*** Opening DATASET ENTRIES ***

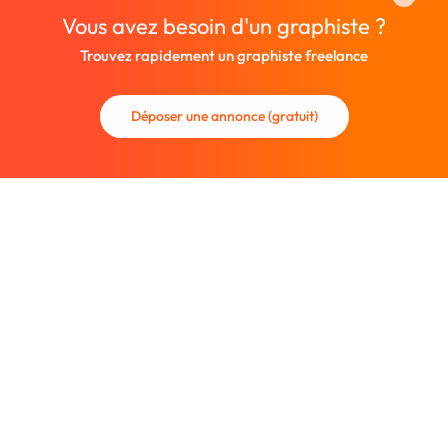
Vous avez besoin d'un graphiste ?
Trouvez rapidement un graphiste freelance
Déposer une annonce (gratuit)
La communauté des graphistes et des designers.
Trouvez un graphiste freelance ou recrutez un nouveau
collaborateur.
Entreprise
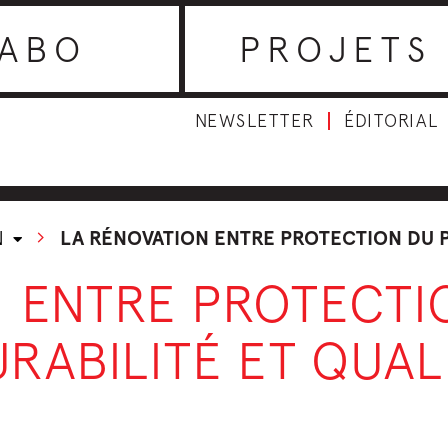
ABO
PROJETS
NEWSLETTER
ÉDITORIAL
N
LA RÉNOVATION ENTRE PROTECTION DU P
N ENTRE PROTECTI
URABILITÉ ET QUAL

*** Closing DATASET ENTRIES ***

> _EXERCISE AIM_
Leave the images behind and write out every entry exactly.

> _FINISHED EXERCISE_
Vous avez besoin d'un graphiste ?
Trouvez rapidement un graphiste freelance
Déposer une annonce (gratuit)
La communauté des graphistes et des designers.
Trouvez un graphiste freelance ou recrutez un nouveau
collaborateur.
Entreprise
ABO
PROJETS
NEWSLETTER
ÉDITORIAL
N
LA RÉNOVATION ENTRE PROTECTION DU P
N ENTRE PROTECTI
URABILITÉ ET QUAL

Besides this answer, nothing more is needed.